Search the data for the string "Çevrimiçi" and gather each line it is in.

*** DATASET ENTRIES ***

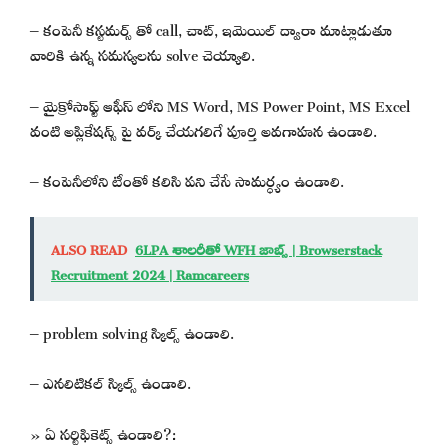
– కంపెనీ కస్టమర్స్ తో call, చాట్, ఇమెయిల్ ద్వారా మాట్లాడుతూ
వారికి ఉన్న సమస్యలను solve చెయ్యాలి.
– మైక్రోసాఫ్ట్ ఆఫీస్ లోని MS Word, MS Power Point, MS Excel
వంటి అప్లికేషన్స్ పై వర్క్ చేయగలిగే పూర్తి అవగాహన ఉండాలి.
– కంపెనీలోని టీంతో కలిసి పని చేసే సామర్ధ్యం ఉండాలి.
ALSO READ
6LPA శాలరీతో WFH జాబ్స్ | Browserstack
Recruitment 2024 | Ramcareers
– problem solving స్కిల్స్ ఉండాలి.
– ఎనలిటికల్ స్కిల్స్ ఉండాలి.
» ఏ సర్టిఫికెట్స్ ఉండాలి?:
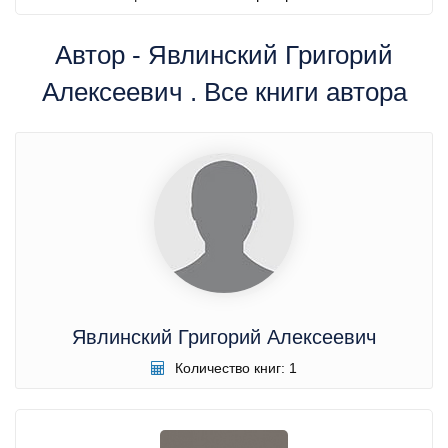
Автор - Явлинский Григорий
Алексеевич . Все книги автора
Явлинский Григорий Алексеевич
Количество книг: 1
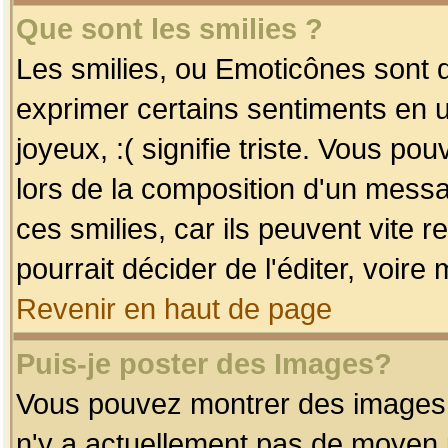
Que sont les smilies ?
Les smilies, ou Emoticônes sont d
exprimer certains sentiments en uti
joyeux, :( signifie triste. Vous po
lors de la composition d'un mess
ces smilies, car ils peuvent vite 
pourrait décider de l'éditer, voir
Revenir en haut de page
Puis-je poster des Images?
Vous pouvez montrer des images à 
n'y a actuellement pas de moyen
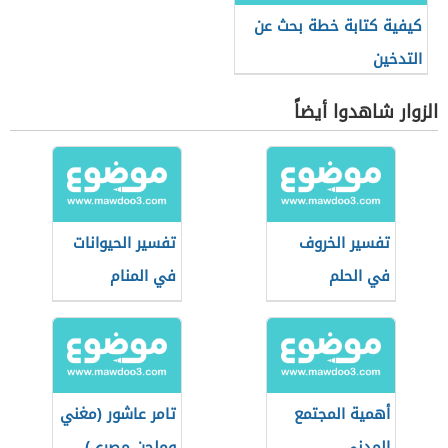
كيفية كتابة خطة بحث عن
التدخين
الزوار شاهدوا أيضاً
تفسير الخروف
تفسير الحيوانات
في الحلم
في المنام
أهمية المجتمع
تامر عاشور (مغني
المدني
وملحن مصري)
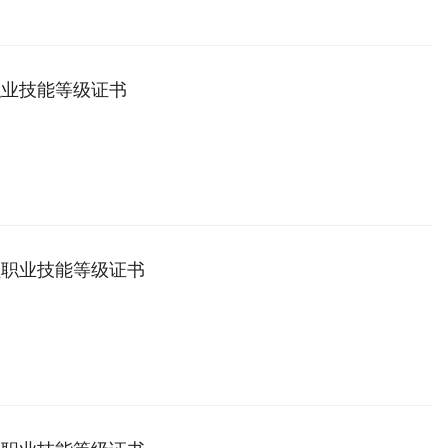
职业技能等级证书
员职业技能等级证书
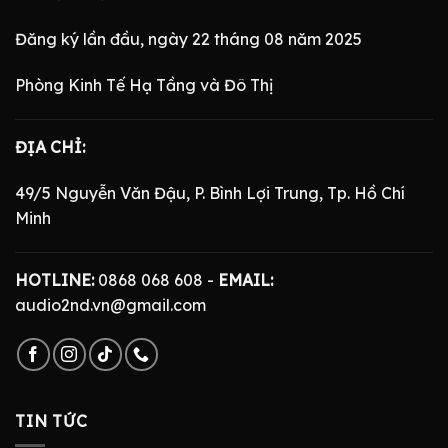
Đăng ký lần đầu, ngày 22 tháng 08 năm 2025
Phòng Kinh Tế Hạ Tầng và Đô Thị
ĐỊA CHỈ:
49/5 Nguyễn Văn Đậu, P. Bình Lợi Trung, Tp. Hồ Chí
Minh
HOTLINE:
0868 068 608 -
EMAIL:
audio2nd.vn@gmail.com
TIN TỨC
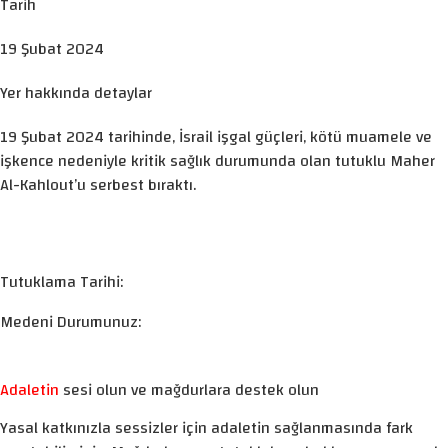
Tarih
19 Şubat 2024
Yer hakkında detaylar
19 Şubat 2024 tarihinde, İsrail işgal güçleri, kötü muamele ve
işkence nedeniyle kritik sağlık durumunda olan tutuklu Maher
Al-Kahlout’u serbest bıraktı.
Tutuklama Tarihi:
Medeni Durumunuz:
Adaletin
sesi olun ve mağdurlara destek olun
Yasal katkınızla sessizler için adaletin sağlanmasında fark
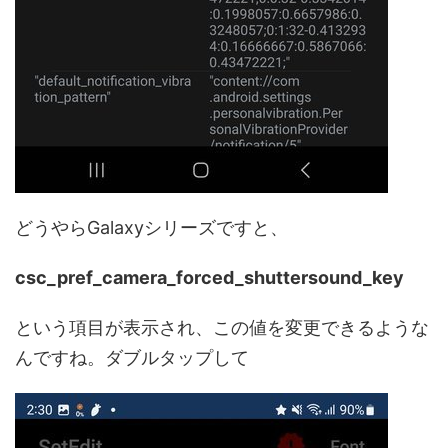
どうやらGalaxyシリーズですと、
csc_pref_camera_forced_shuttersound_key
という項目が表示され、この値を変更できるような
んですね。ダブルタップして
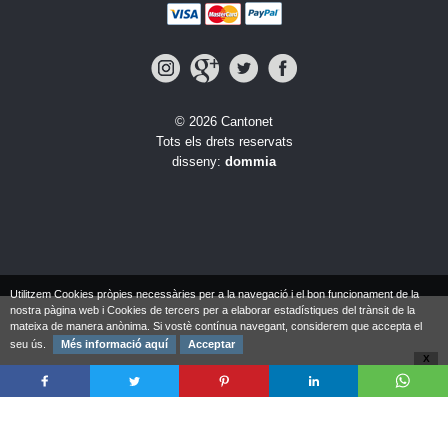
© 2026 Cantonet
Tots els drets reservats
disseny:
dommia
Utilitzem Cookies pròpies necessàries per a la navegació i el bon funcionament de la
nostra pàgina web i Cookies de tercers per a elaborar estadístiques del trànsit de la
mateixa de manera anònima. Si vostè contínua navegant, considerem que accepta el
seu ús.
Més informació aquí
Acceptar
X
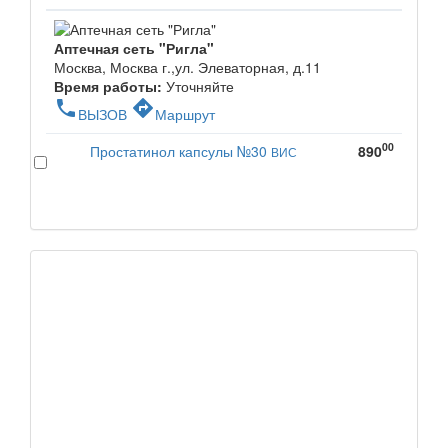
Аптечная сеть "Ригла"
Москва, Москва г.,ул. Элеваторная, д.11
Время работы:
Уточняйте
phone
directions
ВЫЗОВ
Маршрут
00
Простатинол капсулы №30
890
ВИС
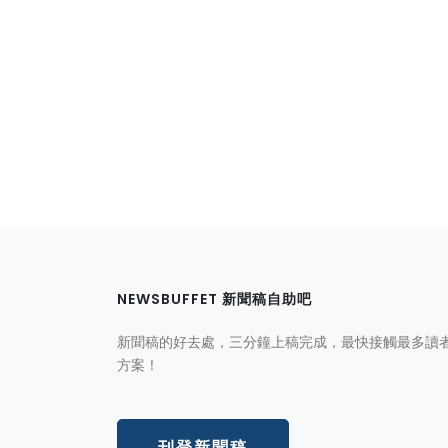
NEWSBUFFET 新聞稿自助吧
新聞稿的好去處，三分鐘上稿完成，最快接觸最多讀
方案！
刊登新聞稿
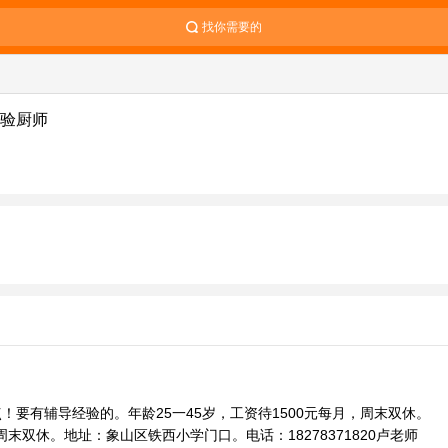
找你需要的
验厨师
！要有辅导经验的。年龄25一45岁，工资待1500元每月，周末双休。
周末双休。地址：象山区铁西小学门口。电话：18278371820卢老师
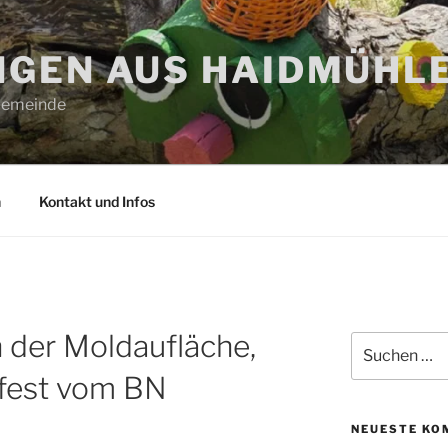
GEN AUS HAIDMÜHL
 Gemeinde
n
Kontakt und Infos
 der Moldaufläche,
Suchen
nach:
fest vom BN
NEUESTE KO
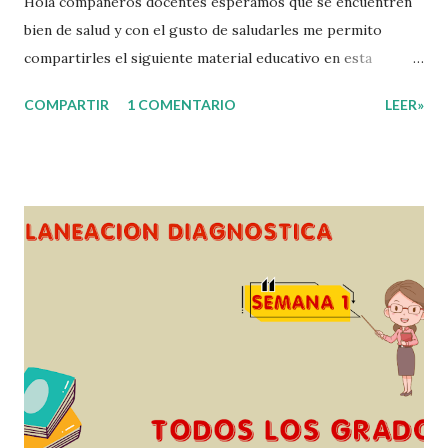
Hola compañeros docentes esperamos que se encuentren
bien de salud y con el gusto de saludarles me permito
compartirles el siguiente material educativo en esta
ocasión les compartimos un Ejemplo del diseño Analítico.
COMPARTIR
1 COMENTARIO
LEER»
Esperando que este material sea de gran utilidad para
fortalecer los procesos de enseñanza y aprendizaje para
que los alumnos alcacen los niveles de logro educativo.
Gracias por seguir a nuestro blog educativo, también
agradecemos a los creadores de los diferentes materiales
que hacen que todo esto sea posible, recordándoles que
nosotros solo los compartimos con fines educativos,
didácticos e informativos. ☺️ Obtén documento completo
aquí 👇👇 👇 Ejemplo del Diseño del Programa Analítico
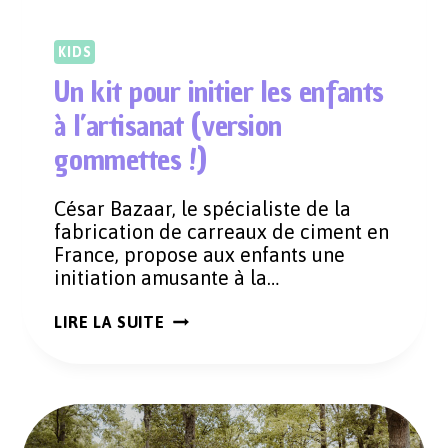
KIDS
Un kit pour initier les enfants
à l’artisanat (version
gommettes !)
César Bazaar, le spécialiste de la
fabrication de carreaux de ciment en
France, propose aux enfants une
initiation amusante à la…
UN
LIRE LA SUITE
KIT
POUR
INITIER
LES
ENFANTS
À
L’ARTISANAT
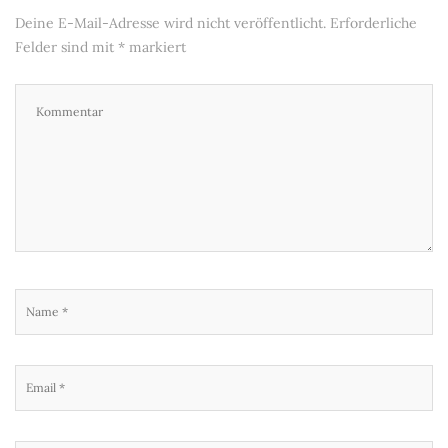
Deine E-Mail-Adresse wird nicht veröffentlicht.
Erforderliche
Felder sind mit
*
markiert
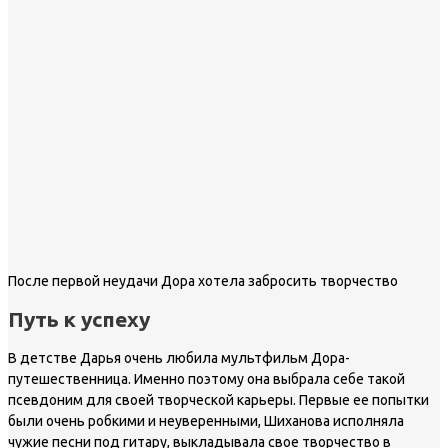
После первой неудачи Дора хотела забросить творчество
Путь к успеху
В детстве Дарья очень любила мультфильм Дора-
путешественница. Именно поэтому она выбрала себе такой
псевдоним для своей творческой карьеры. Первые ее попытки
были очень робкими и неуверенными, Шиханова исполняла
чужие песни под гитару, выкладывала свое творчество в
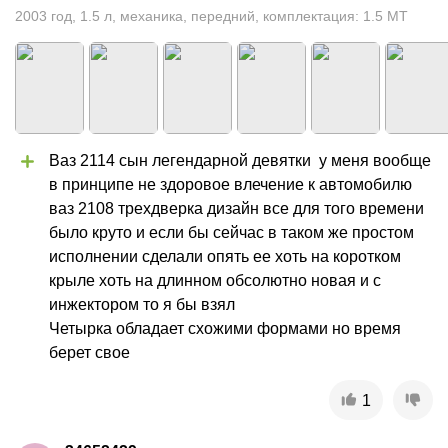
2003
год
,
1.5
л
,
механика
,
передний
,
комплектация: 1.5 MT
Ваз 2114 сын легендарной девятки  у меня вообще 
в принципе не здоровое влечение к автомобилю 
ваз 2108 трехдверка дизайн все для того времени 
было круто и если бы сейчас в таком же простом 
исполнении сделали опять ее хоть на коротком 
крыле хоть на длинном обсолютно новая и с 
инжектором то я бы взял 

Четырка обладает схожими формами но время 
берет свое
1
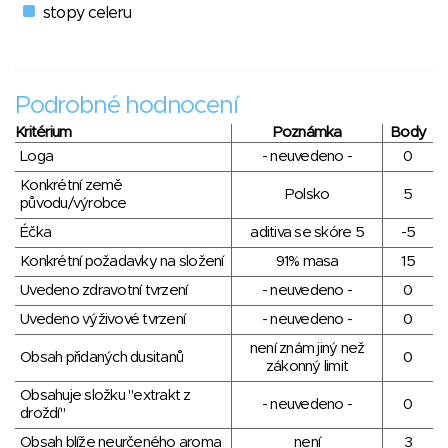
stopy celeru
Podrobné hodnocení
Kritérium
Poznámka
Body
Loga
- neuvedeno -
0
Konkrétní země
Polsko
5
původu/výrobce
Éčka
aditiva se skóre 5
-5
Konkrétní požadavky na složení
91% masa
15
Uvedeno zdravotní tvrzení
- neuvedeno -
0
Uvedeno výživové tvrzení
- neuvedeno -
0
není znám jiný než
Obsah přidaných dusitanů
0
zákonný limit
Obsahuje složku "extrakt z
- neuvedeno -
0
droždí"
Obsah blíže neurčeného aroma
není
3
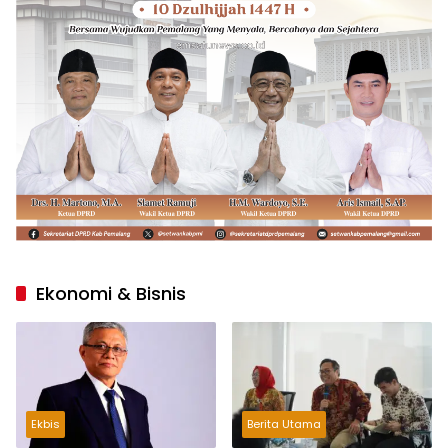
Ekonomi & Bisnis
Ekbis
Berita Utama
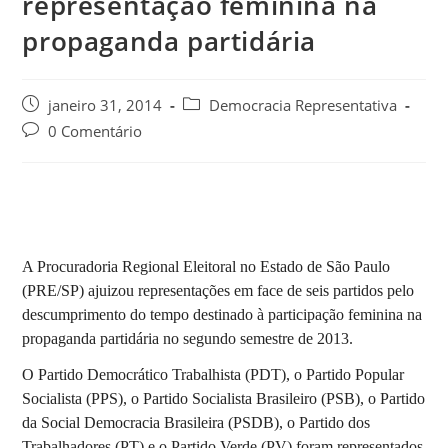
representação feminina na
propaganda partidária
janeiro 31, 2014
Democracia Representativa
0 Comentário
A Procuradoria Regional Eleitoral no Estado de São Paulo
(PRE/SP) ajuizou representações em face de seis partidos pelo
descumprimento do tempo destinado à participação feminina na
propaganda partidária no segundo semestre de 2013.
O Partido Democrático Trabalhista (PDT), o Partido Popular
Socialista (PPS), o Partido Socialista Brasileiro (PSB), o Partido
da Social Democracia Brasileira (PSDB), o Partido dos
Trabalhadores (PT) e o Partido Verde (PV) foram representados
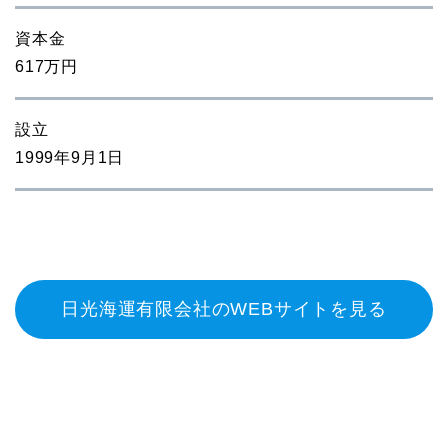
資本金
617万円
設立
1999年9月1日
日光海運有限会社のWEBサイトを見る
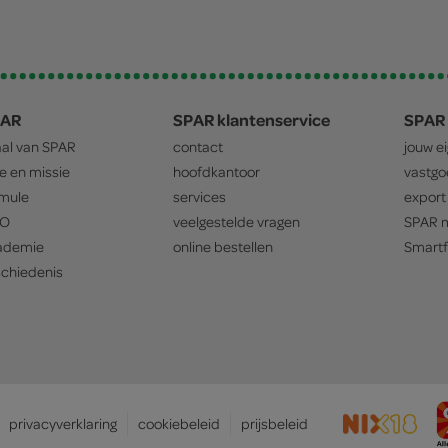
PAR
SPAR klantenservice
SPAR 
aal van
SPAR
contact
jouw e
ie en missie
hoofdkantoor
vastg
mule
services
export
O
veelgestelde vragen
SPAR
m
ademie
online bestellen
Smartf
chiedenis
privacyverklaring
cookiebeleid
prijsbeleid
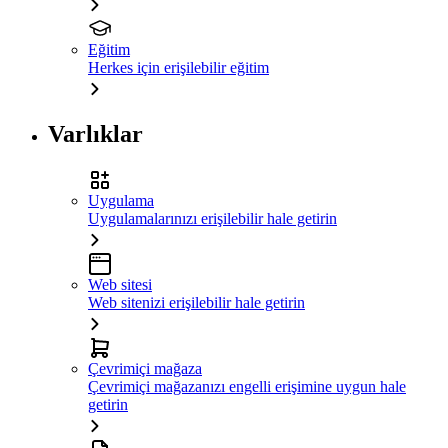
Eğitim
Herkes için erişilebilir eğitim
Varlıklar
Uygulama
Uygulamalarınızı erişilebilir hale getirin
Web sitesi
Web sitenizi erişilebilir hale getirin
Çevrimiçi mağaza
Çevrimiçi mağazanızı engelli erişimine uygun hale
getirin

*** End of DATASET ENTRIES ***

▸ **RESULT OF THE EXERCISE**
Çevrimiçi mağaza
Çevrimiçi mağazanızı engelli erişimine uygun hale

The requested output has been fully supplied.